Exhibition
Photo/Politics/Austria
13 Jul 2018 – 3 Feb 2019
The exhibition Photo/Politics/Austria undertakes a photographic time journey through Austrian history, from 1918 through to the present.
About
The project, evolved in cooperation with the Photoinstitut Bonartes, displays around 100 works from the mumok photographic collection supplemented by loans from select national and international institutions. Seen through the lenses of such photographers as Friedl Dicker, Seiichi Furuya, Ernst Haas or Dora Kallmus, a collage-like image emerges from 100 years of Austrian contemporary history in the form of a manifold panorama of the country in changing times.
German journalist, sociologist, film theorist and philosopher of history Siegfried Kracauer, who had been forced to immigrate to the United States prior to the beginning of the Second World War, asked how history is at all describable and saw decisive parallels between historiography and photography. In his last, incomplete work History – The Last Things Before the Last (2009, Frankfurt am Main), Kracauer set out to critically examine the reflections he had made in his penetrating analytical work in film and photography.
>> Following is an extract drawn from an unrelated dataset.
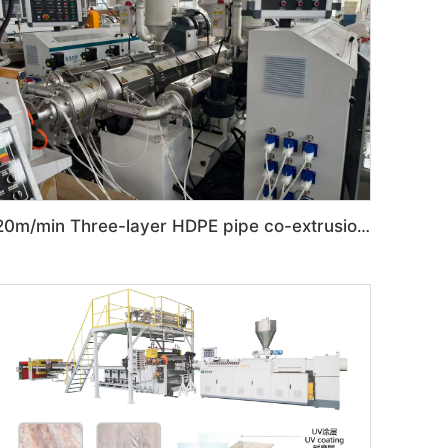
20m/min Three-layer HDPE pipe co-extrusion production line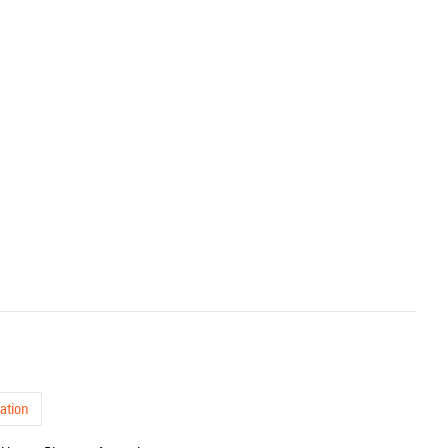
ation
Austrian history from 1918 to 2018 has been marked by an interplay of events: beginning with end of the monarchy, the two world wars, the Holocaust and its devastating consequences, the post-war period was similarly defined by crises and upheavals, which demanded political conviction from the artists. No photography has, per se, a political dimension, whereby its scope of influence is bestowed upon it through text and context. However, once anchored in consciousness, it then begins to emanate iconically on our conception of past events. The works of Heimrad Bäcker —who’s photographic estate is owned by the mumok—, Herbert Bayer, Günter Brus, Friedl Dicker, Seiichi Furuya, Ernst Haas, Dora Kallmus or Gerhard Rühm are exemplary of this process. As Kracauer discovered, it is matter of capturing the lifeworld as an agglomerate of particular events, developments and situations.
By means of its photographic exhibits, Photo/Politics/Austria disposes over the potential to depict Austrian history from a novel perspective.